- Theatrical release poster

Japanese name
- Japanese: パリに咲くエトワール
- Revised Hepburn: Pari ni Saku Etowāru
- Directed by: Gorō Taniguchi
- Screenplay by: Reiko Yoshida
- Story by: Gorō Taniguchi
- Starring: Ami Touma; Lina Arashi; Taichi Saotome; Mugi Kadowaki; Onoe Matsuya II [ja]; Akihiro Kakuta; Kenjiro Tsuda; Yoshiko Sakakibara; Akio Otsuka;
- Cinematography: Tsunetaka Ema
- Edited by: Kiyoshi Hirose
- Music by: Takayuki Hattori
- Production company: Arvo Animation
- Distributed by: Shochiku
- Release date: March 13, 2026;
- Running time: 119 minutes
- Country: Japan
- Language: Japanese

= Paris ni Saku Étoile =

2026 Japanese animated film directed by Goro Taniguchi

 also known as L'étoile de Paris en fleur, or Samurai Ballerina, is a Japanese original anime film directed by Gorō Taniguchi and produced by Arvo Animation. It is written by Reiko Yoshida, features character designs by Yū Yamashita based on Katsuya Kondō's original designs, and music by Takayuki Hattori. It premiered in Japan on March 13, 2026, distributed by Shochiku. The film's theme song is "Kaze ni Noru" (風に乗る) performed by Ryokuoushoku Shakai.

==Plot==
The film is set in Paris during the early 1910s and follows two Japanese girls, Fujiko Tsugita and Chizuru. Fujiko aims to be a painter, while Chizuru is an aspiring ballerina. After meeting in Yokohama, the two meet again in Paris.

==Characters==
- Fujiko Tsuguta (継田 フジコ, Tsuguta Fujiko)

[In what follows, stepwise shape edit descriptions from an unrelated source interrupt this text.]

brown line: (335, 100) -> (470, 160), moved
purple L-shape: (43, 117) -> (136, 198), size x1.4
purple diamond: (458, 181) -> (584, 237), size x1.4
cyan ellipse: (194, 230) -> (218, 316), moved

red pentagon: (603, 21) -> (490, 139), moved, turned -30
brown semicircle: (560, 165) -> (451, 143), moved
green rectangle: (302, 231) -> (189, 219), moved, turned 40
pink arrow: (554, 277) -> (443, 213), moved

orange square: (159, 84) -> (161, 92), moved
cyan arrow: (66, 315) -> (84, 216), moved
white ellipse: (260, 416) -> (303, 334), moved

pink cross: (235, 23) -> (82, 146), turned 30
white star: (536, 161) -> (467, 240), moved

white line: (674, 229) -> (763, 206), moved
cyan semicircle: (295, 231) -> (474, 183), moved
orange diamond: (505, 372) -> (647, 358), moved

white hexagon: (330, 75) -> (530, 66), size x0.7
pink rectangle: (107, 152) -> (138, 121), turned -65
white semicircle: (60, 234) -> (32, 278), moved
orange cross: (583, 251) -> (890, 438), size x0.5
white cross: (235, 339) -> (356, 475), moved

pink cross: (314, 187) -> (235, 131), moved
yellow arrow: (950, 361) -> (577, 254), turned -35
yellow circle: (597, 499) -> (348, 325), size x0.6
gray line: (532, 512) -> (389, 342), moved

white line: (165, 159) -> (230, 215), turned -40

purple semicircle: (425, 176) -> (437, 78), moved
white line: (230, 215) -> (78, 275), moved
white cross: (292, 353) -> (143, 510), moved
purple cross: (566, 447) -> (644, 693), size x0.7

- Chizuru Sonoi (園井 千鶴, Sonoi Chizuru)

- Ruslan (ルスラン, Rusuran)

- Olga (オルガ, Oruga)

- Chuu Wakabayashi (若林 忠, Wakabayashi Chū)

- Enzo (エンゾ)

- Seiichi Yajima (矢島 正一, Yajima Seiichi)

- Kunie Sonoi (園井 邦枝, Sonoi Kunie)

Chizuru's mother.
- Kenkichi Sonoi (園井 健吉, Sonoi Kenkichi)

Chizuru's father.
- Kouzou Tsuguta (継田 光造, Tsuguta Kouzou)

Fujiko's brother.
- Tomiko Tsuguta (継田 トミ子, Tsuguta Tomiko)

Fujiko's mother.
- Kingo Tsuguta (継田 金吾, Tsuguta Kingo)

Fujiko's father.
- Jeanne (ジャンヌ, Jan'nu)

- Maddie (マディ, Madi)

- Thomas (トマ, Toma)

==Production==
The film was produced as an independent film during the COVID-19 pandemic in Japan. Taniguchi chose Toma to play Fujiko because he wanted a character with a pure and charming voice. The film had been in production since at least 2018, when Kondō was approached by Karki Rajeev, Arvo Animation's representative director, to produce character designs for a film the studio was working on. Kondō initially declined the offer, only to accept after Rajeev insisted on at least doing some art.

==Manga adaptation==
A manga adaptation, illustrated by French artist Zelihan, began serialization in Kodansha's seinen manga magazine Monthly Afternoon on November 25, 2025. The first tankōbon volume collecting its chapters was released on March 23, 2026.

===Volumes===

| No. | Release date | ISBN |
| 1 | March 23, 2026 | 978-4-06-542797-2 |
| "La représentation de ballet" (La représentation de ballet ~ バレーの公演); "Recontre à Paris" (Recontre à Paris ~ パリでの出会い); | "Le cours de Naginata" (Le cours de Naginata ~ 薙刀教室); "La ballerine Russe" (La ballerine Russe ~ ロシアのバレリーナ); |
| 2 | September 18, 2026 | 978-4-06-544793-2 |
| "La danse de Chizuru" (La danse de Chizuru ~ 千鶴の踊り); "Le déménagement" (Le déménagement ~ 引っ越し); "La visite inattendue" (La visite inattendue ~ 予期せぬ訪問); | "Le départ" (Le départ ~ 出発); "Temps d'Orage" (Temps d'Orage ~ 嵐の予感); |

==Accolades==
This film won the Mr. M Audience Award for Best Feature Film at the 2026 Animafest Zagreb.